10/03/2022
When speaking about their abusers, the majority of my clients experience ambivalence–having conflicting feelings. On one hand, their abuser was someone they trusted and may have even enjoyed (a sibling, doctor, babysitter, etc.). Through the process of grooming, abusers predate victims by engaging in meaningful conversations or pastimes. These relationships begin through a shared interest in life philosophies to make the victim feel “known.” This might look like bonding over games, spirituality, creativity, or professional goals. Abusers are masterful at using music, art, books, sports or peculiar pastimes to leverage the victim’s interest and participation. They want us to feel full of life as they plot to steal some of the most sacred dimensions of our life.

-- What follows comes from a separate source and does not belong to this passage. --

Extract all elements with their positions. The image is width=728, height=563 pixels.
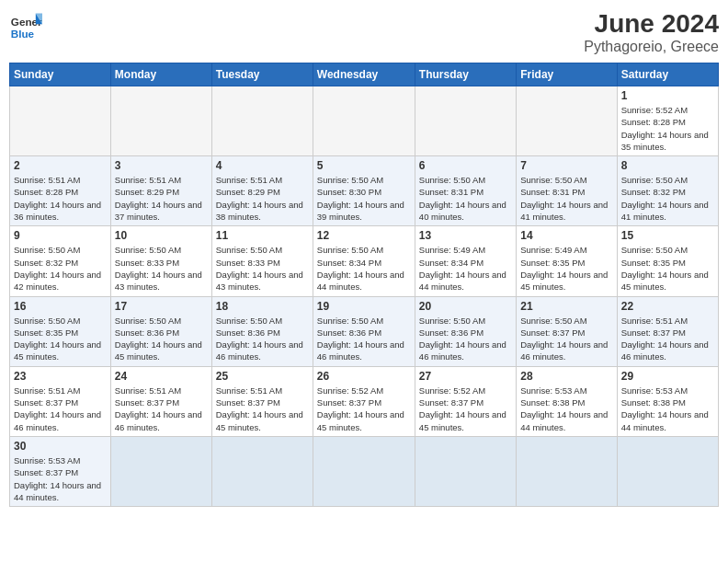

Acting as gatekeepers to God, beauty, and opportunity, abusers will awaken victims with profound “insights,” money, and valuable experiences of connection to maintain a power dynamic. When abusers are in the grooming process, they annul a victim’s ability to say no by overwhelming them with as many positive experiences as they can arrange. This positive reinforcement floods the brain with feel-good chemicals, creating a sense of trust (attachment) between the abuser and the victim. For this reason, many people feel complicit within their own abuse. They might say, “If I had never trusted this person or felt so full of life around them, I wouldn’t have experienced all of this.”
One important step you can take towards healing is to name not only the abuse, but also the places you felt connection and even excitement with your abuser. This is the razor’s edge of recovery: To condemn the horrors of abuse while also blessing and protecting the parts of our desire that longed for connection.